The Middle Deschutes suffers greatly from unnatural flows but is not part of the discussion. This section of the river extends from the last major irrigation withdrawal at the North Canal Dam near the Riverhouse in Bend down to Lake Billy Chinook.
As stated in the article, the Upper Deschutes below Wickiup Reservoir historically had very stable flows, rarely dropping below 600 cubic feet per second (CFS). Farther down river, the Deschutes is met by the Little Deschutes as well as by the Fall River and Spring River. With these inputs, the Middle Deschutes in Bend was historically at least 1,000 CFS year-round.
It grew even more when joined by Tumalo Creek, which is now also reduced by irrigation withdrawals.
Today, the Deschutes below North Canal Dam fluctuates from levels as low as 65 CFS in the summer to an average of 600 to 800 CFS in the winter. There are more frequent and drastic changes in water levels in the middle river than in the upper. You can see this by going to www.usbr.gov/pn/
hydromet/destea.html, clicking on “DEBO”, and then “Water Year Graph”.
While the habitat for fish and wildlife in the Middle Deschutes has been severely damaged from extreme water fluctuations, there are no endangered species in this section of the river. (Bull trout went extinct in the Deschutes above Big Falls decades ago.) As a result, irrigators are not required to address damaging environmental problems in the Middle Deschutes and have no plans to do so.
To be fair, the irrigators have recently agreed keep flows at a minimum of 250 CFS in the winter. In past years the river would get well under this level. Regardless, extreme low flows during summer irrigation season eliminate any benefit of more stable flows in the winter. Like us, aquatic species need to be able to breathe all year, not just in the winter.

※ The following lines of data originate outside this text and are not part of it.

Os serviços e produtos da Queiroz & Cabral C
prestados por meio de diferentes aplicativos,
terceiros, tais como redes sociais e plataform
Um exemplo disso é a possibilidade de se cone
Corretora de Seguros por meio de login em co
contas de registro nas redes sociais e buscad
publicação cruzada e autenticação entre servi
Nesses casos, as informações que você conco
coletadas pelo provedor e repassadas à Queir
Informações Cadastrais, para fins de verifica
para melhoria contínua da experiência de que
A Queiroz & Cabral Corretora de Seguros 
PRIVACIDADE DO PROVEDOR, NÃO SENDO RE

There is heated debate on the irrigation district’s draft HCP. That debate is about what sections of canal to pipe first, how to prioritize main canal piping versus on-farm efficiencies and inter-district transfers, as well as the speed at which this must occur. All of these will slowly restore some amount of water into the Upper Deschutes. No one, however, is talking about how to help the Middle Deschutes.
We taxpayers are already paying to modernize irrigation district infrastructure for the benefit of private landowners. The final bill is projected to be close to one billion dollars and we will pay most of it. The public owns the water, we are paying for it, why can’t we demand that the Middle Deschutes be restored, as well?